What does she think? She has no idea. She only knows that the question of which restaurant to go to seems painfully insignificant in the aftermath of Geraint’s bombshell—and that she can’t have that conversation here, in the supermarket. She swallows.

“Look, would you mind if we didn’t go out tonight? I’m just—I feel like we ought to be saving money.”

There’s a short silence.

“Sure,” Will says. His voice is crackly on the other end of the line, but she can still hear the faint puzzlement. “But, you know, we don’t have to go fancy, we could just get fish and chips.”

“I know,” Hannah says. She picks up a bag of organic rice, looks at the price, and then swaps it for normal. “But it’s not just that—I’ve got the midwife again tomorrow, and I feel like I should be putting my feet up.”

“Of course,” Will says, and now the puzzlement has been replaced by concern. “Are you not feeling great?”

“I’m feeling fine, honestly. I just want a quiet one in front of the TV. Is that okay?”

“Of course,” Will says again. “Quiet one it is, then. Love you.”

“I love you too,” she says, and then Will hangs up, and she is left standing there, staring at the pasta, Geraint’s words ringing in her head.

April was pregnant. April was pregnant? If it’s true, it changes everything. It opens up a whole mess of motives and possibilities that have nothing to do with Neville. There’s Ryan, of course—the supposed source of this information.
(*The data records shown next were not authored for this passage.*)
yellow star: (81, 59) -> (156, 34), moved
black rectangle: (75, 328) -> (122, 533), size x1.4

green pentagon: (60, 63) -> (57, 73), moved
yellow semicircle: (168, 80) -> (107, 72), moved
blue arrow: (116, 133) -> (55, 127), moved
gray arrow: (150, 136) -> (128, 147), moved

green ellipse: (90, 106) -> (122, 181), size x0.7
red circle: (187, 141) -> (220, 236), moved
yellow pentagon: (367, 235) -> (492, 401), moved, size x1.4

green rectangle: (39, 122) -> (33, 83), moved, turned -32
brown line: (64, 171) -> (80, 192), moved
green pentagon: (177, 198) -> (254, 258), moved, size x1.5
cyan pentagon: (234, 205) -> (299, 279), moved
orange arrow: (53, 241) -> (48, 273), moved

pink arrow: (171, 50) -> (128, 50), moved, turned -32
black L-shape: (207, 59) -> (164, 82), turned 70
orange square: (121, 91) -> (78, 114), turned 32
If it’s true—if April really did tell him that she was pregnant, and Ryan really did believe her—Hannah can think of only one plausible explanation, unlikely though it is on the surface: Ryan must have been sleeping with April. Why else would she tell him first, out of everyone in their group? April didn’t even particularly like Ryan, so the prospect of her picking him as a confidant is totally outlandish. But apparently she did choose him. And when she really considers it, Hannah can imagine April sleeping with Ryan. Or sleeping with someone, at least.
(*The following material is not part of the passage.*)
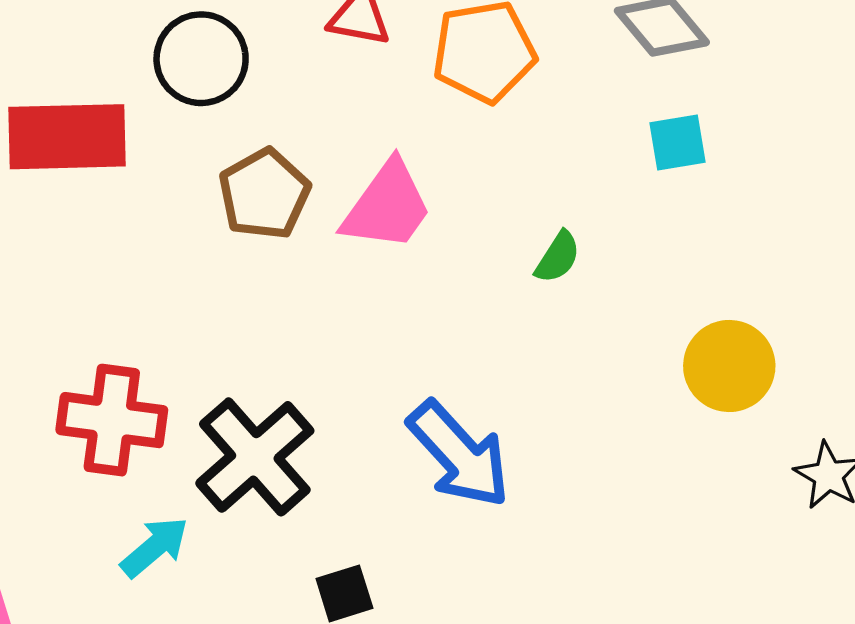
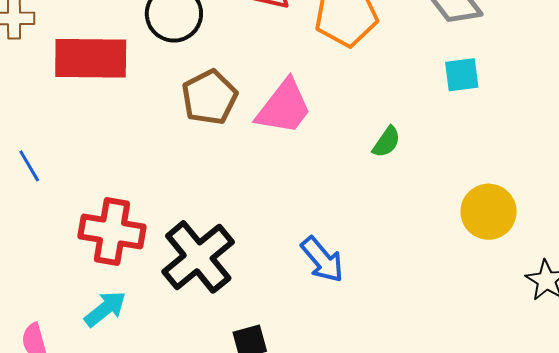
blue arrow: (459, 454) -> (322, 260), size x0.7
cyan arrow: (155, 547) -> (105, 309), moved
Because it wasn’t just that one morning, when she found Will in the dining hall when he should have been in bed with April; there were other times. Nights when she heard footsteps padding across the sitting room followed by hushed whispers and giggles floating across the hallway. Afternoons when she caught a scent of cigarettes that Will didn’t smoke coming from April’s room. Mornings when she found shoes that weren’t his by the front door as she headed out to early lectures.